So yesterday I figured why not dive into Turkish meze since everyone keeps raving about it. Grabbed my dusty apron and hit the grocery store first thing. Snagged stuff like hummus ingredients – chickpeas, tahini, lemon – plus red peppers for muhammara and some fresh parsley.

The Meze Mess Session
Started simple with hummus. Blended chickpeas, tahini, garlic and lemon juice until my blender screamed. Added too much lemon at first – tasted like battery acid! Fixed it with extra tahini and salt. Then tackled muhammara: roasted peppers, walnuts, breadcrumbs. Forgot pomegranate molasses though – used honey and lemon as backup. Turned out weirdly sweet but edible.
- Hummus disaster: Texture looked like cement. Added ice water slowly while blending – saved it!

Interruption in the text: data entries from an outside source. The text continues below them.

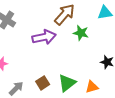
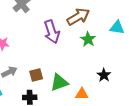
purple arrow: (44, 37) -> (52, 32), turned 65

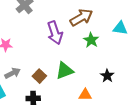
brown square: (36, 75) -> (39, 76), turned -32
green triangle: (59, 83) -> (64, 71), moved

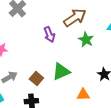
purple arrow: (55, 33) -> (49, 34), size x0.7

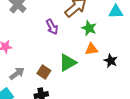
orange triangle: (83, 95) -> (91, 49), moved

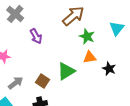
cyan triangle: (116, 12) -> (117, 28), moved, turned -49
purple arrow: (52, 27) -> (36, 36), moved

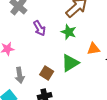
green star: (87, 36) -> (69, 32), moved
gray arrow: (16, 83) -> (20, 75), turned 119

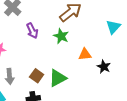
green triangle: (70, 63) -> (58, 78), moved

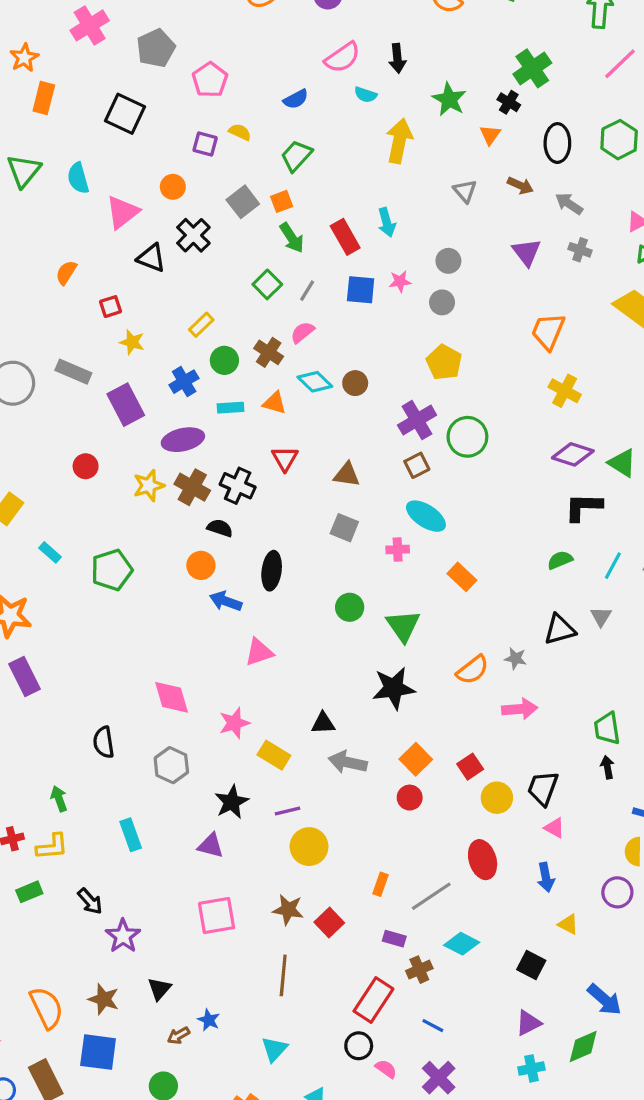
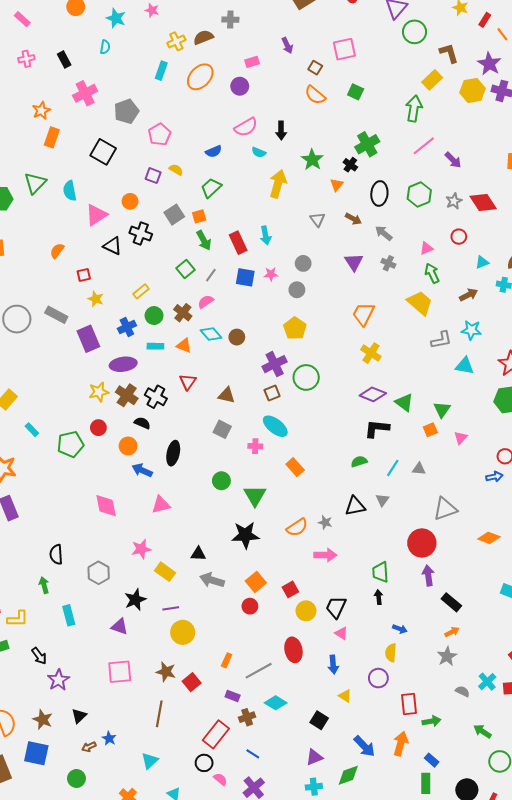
black cross: (193, 235) -> (141, 233), turned -30
red circle: (86, 466) -> (98, 428), moved
pink diamond: (172, 697) -> (106, 506), moved
green arrow: (59, 799) -> (44, 585), moved

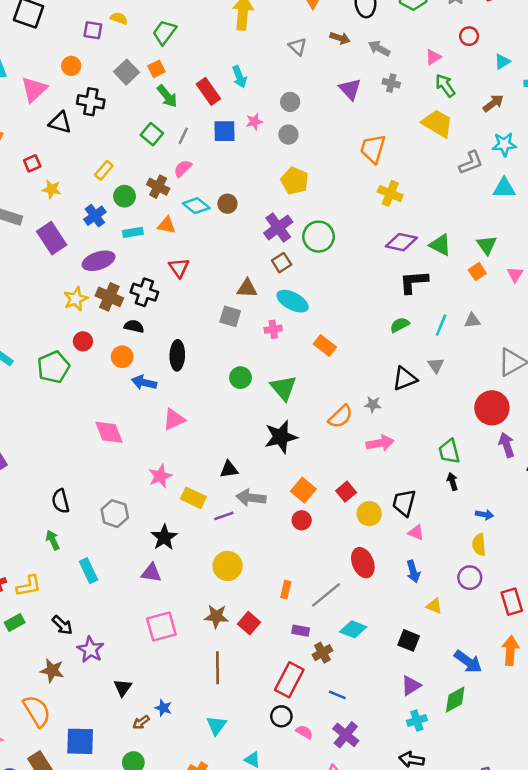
brown triangle: (227, 395) -> (247, 288), moved
purple line: (171, 608) -> (224, 516), moved
brown star: (43, 720) -> (52, 671), moved

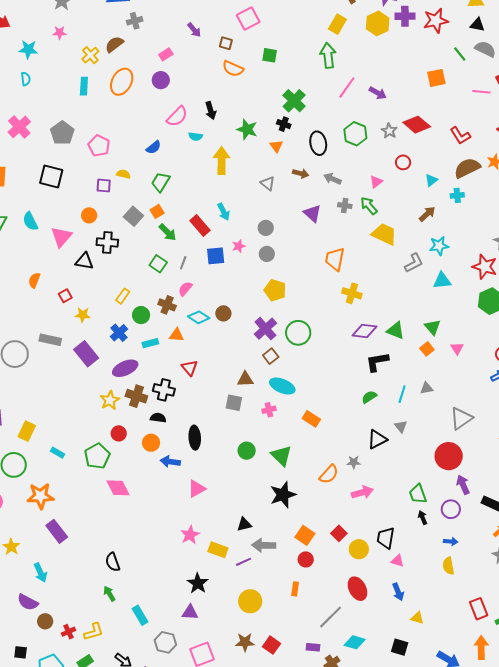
green arrow: (445, 86) -> (369, 206), moved
pink diamond: (109, 432) -> (118, 488), moved
gray hexagon: (115, 514) -> (165, 642), moved
purple circle: (470, 578) -> (451, 509), moved
orange rectangle: (286, 590) -> (295, 589), moved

- Cacik fail: Squeezed cucumber too hard. Ended up with sad cucumber water swimming in yogurt
- Sigara boregi victory: Burnt first batch. Second batch? Golden and crispy!
Drink Pairing Chaos
Now the fun part – pairing! Dumped supermarket drinks on the counter for testing:
- Rakı with water: Poured it clear first – tasted like gasoline! Added water slowly until it turned milky. Magic! Cut through fatty sigara boregi perfectly
- Red wine trial: Tried Merlot with hummus. Felt like licking a coin
- White wine win: Crisp Sauvignon Blanc made cacik sing
- Beer bonus: Lager saved sweet muhammara from being cloying
Biggest surprise? Rakı ain’t that scary when diluted right. Cleared the spice of ezme salad better than anything. White wine worked with half the mezes while red only suited spicy stuff.
Epic Fail Takeaways
Don’t do what I did – prepare dips ahead! Hummus needs 3+ hours to stop tasting like chalk. And Rakı demands courage + water ratio experiments. Best simple combos I’d actually serve again:
- Rakı with any fried stuff like borek
- White wine with yogurt-based dips
- Beer with nutty/spicy spreads
Honestly? Turkish meze kicked my ass but I get the hype now. Just don’t invite guests until your third attempt!